Goldman was unhappy with the movie; The Guardian says that he changes the subject when asked about the movie, but suggests that his displeasure may be because he was pressured to add a romantic interest to the film. In his memoir, Goldman says of the film that if he could live his life over, he would have written the same screenplays, "Only I wouldn't have come near All the President's Men." He said that he has never written as many versions of a screenplay as he did for that movie.] Speaking of his choice to write the script, he said "Many movies that get made are not long on art and are long on commerce. This was a project that seemed it might be both. You don't get many and you can't turn them down."
In Michael Feeney Callan's book Robert Redford: The Biography Redford states that Goldman didn't actually write the filming screenplay for the movie, a story that was excerpted in Vanity Fair. Written By magazine conducted a thorough investigation of the screenplay's many drafts and concluded, "Goldman was the sole author of All The President's Men. Period."
Goldman was the original screenwriter for the film version of Tom Wolfe's novel The Right Stuff; director Philip Kaufman wrote his own screenplay without using Goldman's material, because Kaufman wanted to include Chuck Yeager as a character; Goldman did not.[6]
He wrote the screenplay for Rob Reiner's 1990 adaptation of Stephen King's novel Misery, considered "one of [King's] least adaptable novels". The movie performed well with critics and at the box office, and earned Kathy Bates an Academy Award.
Among the other scripts Goldman has written are The Stepford Wives (1975), Marathon Man (based on his novel) (1976), A Bridge Too Far (1977), Chaplin (1992), Maverick (1994) and Absolute Power (1997).
One of Goldman's best-known unproduced scripts is a pirate adventure, The Sea Kings. It reportedly was to star Sean Connery and Roger Moore as pirates Blackbeard and Bonnet, but the budget was too high and the project was scrapped.
Memoirist
In the 1980s Goldman wrote a series of memoirs looking at his professional life on Broadway and in Hollywood.

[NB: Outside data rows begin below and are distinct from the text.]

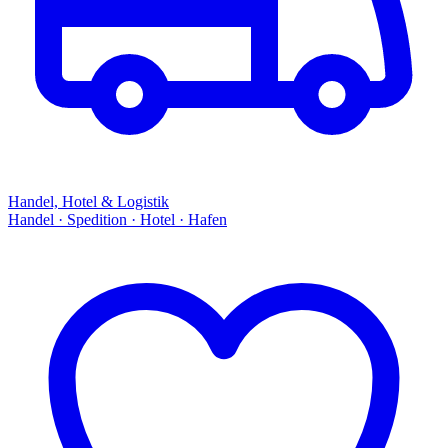
Handel, Hotel & Logistik
Handel · Spedition · Hotel · Hafen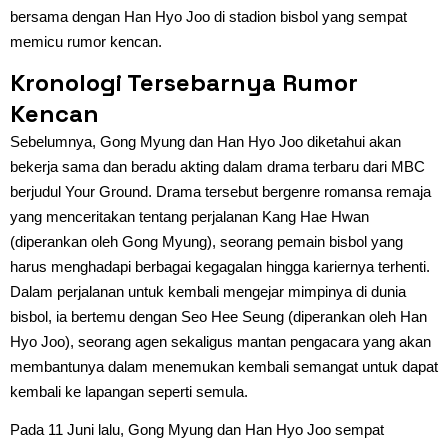
bersama dengan Han Hyo Joo di stadion bisbol yang sempat
memicu rumor kencan.
Kronologi Tersebarnya Rumor
Kencan
Sebelumnya, Gong Myung dan Han Hyo Joo diketahui akan
bekerja sama dan beradu akting dalam drama terbaru dari MBC
berjudul Your Ground. Drama tersebut bergenre romansa remaja
yang menceritakan tentang perjalanan Kang Hae Hwan
(diperankan oleh Gong Myung), seorang pemain bisbol yang
harus menghadapi berbagai kegagalan hingga kariernya terhenti.
Dalam perjalanan untuk kembali mengejar mimpinya di dunia
bisbol, ia bertemu dengan Seo Hee Seung (diperankan oleh Han
Hyo Joo), seorang agen sekaligus mantan pengacara yang akan
membantunya dalam menemukan kembali semangat untuk dapat
kembali ke lapangan seperti semula.
Pada 11 Juni lalu, Gong Myung dan Han Hyo Joo sempat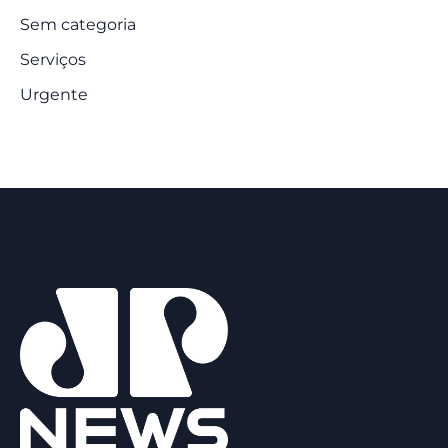
Sem categoria
Serviços
Urgente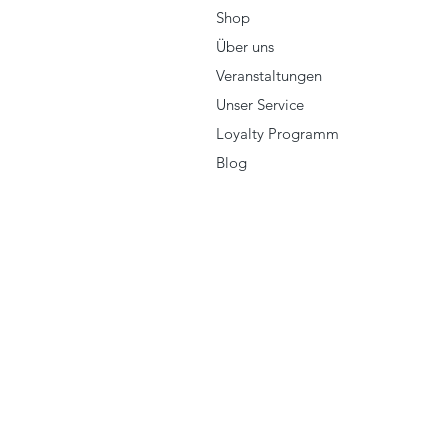
Shop
Über uns
Veranstaltungen
Unser Service
Loyalty Programm
Blog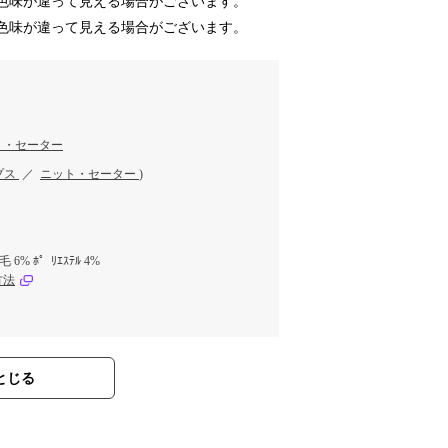
色味が違って見える場合がございます。
色味が違って見える場合がございます。
ト・セーター
プス
／
ニット・セーター
)
% 毛 6% ﾎ゜ﾘｴｽﾃﾙ 4%
方法
とじる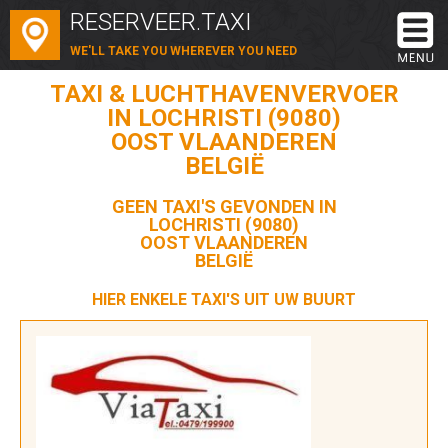
RESERVEER.TAXI
WE'LL TAKE YOU WHEREVER YOU NEED
TAXI & LUCHTHAVENVERVOER
IN LOCHRISTI (9080)
OOST VLAANDEREN
BELGIË
GEEN TAXI'S GEVONDEN IN
LOCHRISTI (9080)
OOST VLAANDEREN
BELGIË
HIER ENKELE TAXI'S UIT UW BUURT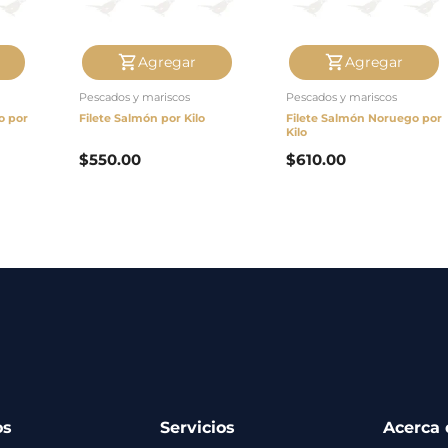
Agregar
Agregar
Pescados y mariscos
Pescados y mariscos
o por
Filete Salmón por Kilo
Filete Salmón Noruego por
Kilo
$
550.00
$
610.00
os
Servicios
Acerca 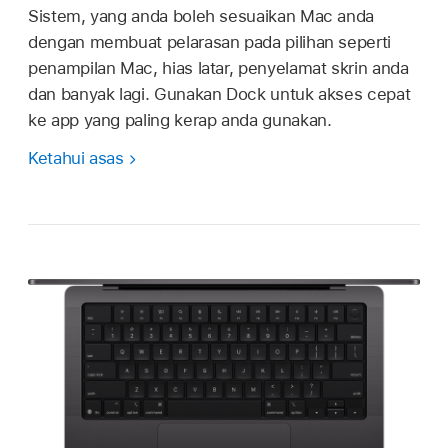
Sistem, yang anda boleh sesuaikan Mac anda
dengan membuat pelarasan pada pilihan seperti
penampilan Mac, hias latar, penyelamat skrin anda
dan banyak lagi. Gunakan Dock untuk akses cepat
ke app yang paling kerap anda gunakan.
Ketahui asas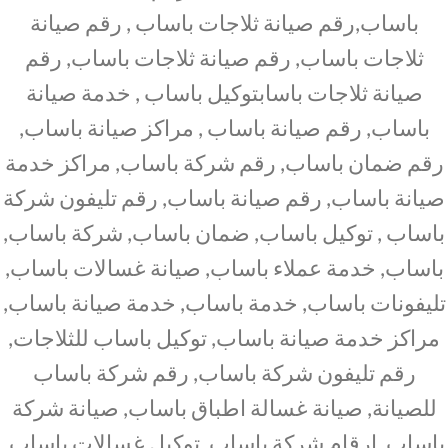
باساب,رقم صيانة ثلاجات باساب , رقم صيانة
ثلاجات باساب, رقم صيانة ثلاجات باساب, رقم
صيانة ثلاجات باسابتوكيل باساب , خدمة صيانة
باساب, رقم صيانة باساب , مراكز صيانة باساب,
رقم ضمان باساب, رقم شركة باساب, مراكز خدمة
صيانة باساب, رقم صيانة باساب, رقم تليفون شركة
باساب , توكيل باساب, ضمان باساب, شركة باساب,
باساب, خدمة عملاء باساب, صيانة غسالات باساب,
تليفونات باساب, خدمة باساب, خدمة صيانة باساب,
مراكز خدمة صيانة باساب, توكيل باساب للثلاجات,
رقم تليفون شركة باساب, رقم شركة باساب
للصيانة, صيانة غسالة اطباق باساب, صيانة شركة
باساب, ارقام شركة باساب, توكيل غسالات باساب,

In the first of these, Adventures in the Screen Trade, he famously summed up the entertainment industry in the opening sentence of the book, "Nobody knows anything."
Michael Sragow, reviewing The Big Picture: Who Killed Hollywood? and Other Essays, writes, "Much of his gruff humor and charm derives from emphatic statements of the obvious. In writing about movies, seeing the obvious is an undeniable gift—and pounding it home conveys how difficult it can be for common sense to penetrate hype. Goldman also applies a fine-honed sledgehammer to Good Will Hunting, a movie on which he consulted for one day and insists he likes. He observes that Robin Williams, playing (he chortles) 'the shrink with only one patient,' finds an awesomely simple solution to curing the mental torment of the young genius Matt Damon: he tells the boy, 'It's not your fault,' 10 times. Goldman, like a gleeful prosecutor, repeats the phrase for us 10 times, in italics.

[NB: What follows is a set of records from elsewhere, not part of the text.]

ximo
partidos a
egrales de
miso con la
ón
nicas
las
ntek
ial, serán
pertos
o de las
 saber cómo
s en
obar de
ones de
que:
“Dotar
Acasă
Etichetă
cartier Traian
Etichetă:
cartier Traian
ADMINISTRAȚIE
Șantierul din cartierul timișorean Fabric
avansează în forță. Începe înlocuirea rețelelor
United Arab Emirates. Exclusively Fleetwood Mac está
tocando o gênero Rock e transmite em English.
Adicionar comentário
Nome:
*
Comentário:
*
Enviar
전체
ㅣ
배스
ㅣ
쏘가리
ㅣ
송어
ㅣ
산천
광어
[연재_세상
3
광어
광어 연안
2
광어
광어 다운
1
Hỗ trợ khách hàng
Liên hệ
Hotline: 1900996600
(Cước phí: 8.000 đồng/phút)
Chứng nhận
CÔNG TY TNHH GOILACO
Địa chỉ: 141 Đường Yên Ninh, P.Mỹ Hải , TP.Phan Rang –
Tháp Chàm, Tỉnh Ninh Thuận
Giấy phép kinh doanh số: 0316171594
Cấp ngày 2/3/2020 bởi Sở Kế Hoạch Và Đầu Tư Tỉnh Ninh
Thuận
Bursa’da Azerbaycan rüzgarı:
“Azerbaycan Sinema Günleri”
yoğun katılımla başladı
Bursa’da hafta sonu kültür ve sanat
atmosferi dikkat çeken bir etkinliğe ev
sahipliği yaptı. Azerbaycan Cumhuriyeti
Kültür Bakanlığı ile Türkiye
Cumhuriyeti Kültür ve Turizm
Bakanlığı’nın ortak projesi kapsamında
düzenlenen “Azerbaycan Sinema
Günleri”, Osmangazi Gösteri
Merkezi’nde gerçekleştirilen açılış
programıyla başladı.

Sragow also describes Which Lie Did I Tell? (More Adventures in the Screen Trade): "In addition to brief descriptions of topics like spitballing (brainstorming story notions) and expansions or reprints of behind-the-scenes stories already published as introductions to Goldman's screenplays, it contains famous scenes from other writers' screenplays; how-to advice on judging ideas, on turning ideas into stories and on writing them in a way that hooks the attention of a director or a star; and a partial draft of a script, with reactions from esteemed peers."